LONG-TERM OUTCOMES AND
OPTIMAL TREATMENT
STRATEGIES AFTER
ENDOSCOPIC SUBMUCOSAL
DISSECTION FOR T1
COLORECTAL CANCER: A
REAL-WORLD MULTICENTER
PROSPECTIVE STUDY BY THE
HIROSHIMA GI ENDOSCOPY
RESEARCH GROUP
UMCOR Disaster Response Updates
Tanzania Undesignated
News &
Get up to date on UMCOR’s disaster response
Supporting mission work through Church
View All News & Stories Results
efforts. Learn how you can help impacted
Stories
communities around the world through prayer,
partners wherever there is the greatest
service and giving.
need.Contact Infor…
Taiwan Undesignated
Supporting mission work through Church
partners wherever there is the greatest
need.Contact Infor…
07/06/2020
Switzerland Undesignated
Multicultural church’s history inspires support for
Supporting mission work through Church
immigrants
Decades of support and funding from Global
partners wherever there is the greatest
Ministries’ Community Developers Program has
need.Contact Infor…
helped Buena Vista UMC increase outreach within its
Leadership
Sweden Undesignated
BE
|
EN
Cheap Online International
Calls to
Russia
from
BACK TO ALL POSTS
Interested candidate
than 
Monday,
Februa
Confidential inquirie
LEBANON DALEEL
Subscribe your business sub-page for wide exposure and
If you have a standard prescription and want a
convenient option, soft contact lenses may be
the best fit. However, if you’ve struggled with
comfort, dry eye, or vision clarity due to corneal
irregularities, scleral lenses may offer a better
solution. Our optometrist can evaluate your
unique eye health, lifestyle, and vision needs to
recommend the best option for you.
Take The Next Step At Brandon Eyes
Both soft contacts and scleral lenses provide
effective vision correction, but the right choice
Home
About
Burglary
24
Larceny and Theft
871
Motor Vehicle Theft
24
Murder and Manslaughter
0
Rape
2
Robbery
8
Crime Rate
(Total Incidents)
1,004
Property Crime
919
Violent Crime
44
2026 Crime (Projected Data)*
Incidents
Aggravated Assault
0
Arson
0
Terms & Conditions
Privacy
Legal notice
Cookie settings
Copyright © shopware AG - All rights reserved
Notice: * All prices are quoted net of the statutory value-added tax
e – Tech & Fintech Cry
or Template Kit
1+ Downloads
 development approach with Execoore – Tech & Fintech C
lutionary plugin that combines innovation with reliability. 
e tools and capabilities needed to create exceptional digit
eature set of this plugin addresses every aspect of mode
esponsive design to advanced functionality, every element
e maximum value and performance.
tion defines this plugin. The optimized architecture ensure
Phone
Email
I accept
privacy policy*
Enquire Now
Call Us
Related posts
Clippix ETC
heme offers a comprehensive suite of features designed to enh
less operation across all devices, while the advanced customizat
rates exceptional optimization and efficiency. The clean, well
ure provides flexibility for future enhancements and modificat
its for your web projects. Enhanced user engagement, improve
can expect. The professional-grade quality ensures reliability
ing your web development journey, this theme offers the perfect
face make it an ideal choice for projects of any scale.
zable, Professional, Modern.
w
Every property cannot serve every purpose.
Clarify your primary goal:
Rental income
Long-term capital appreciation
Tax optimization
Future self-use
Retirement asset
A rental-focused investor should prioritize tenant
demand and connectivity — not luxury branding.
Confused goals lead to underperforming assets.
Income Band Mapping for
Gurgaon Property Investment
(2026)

☆ ☆ ☆ ☆

EXERCISE REQUIREMENTS.
Once you have read through the entries, say how many of their lines include the string "this" and give nothing but that number.

TASK RESPONSE.
3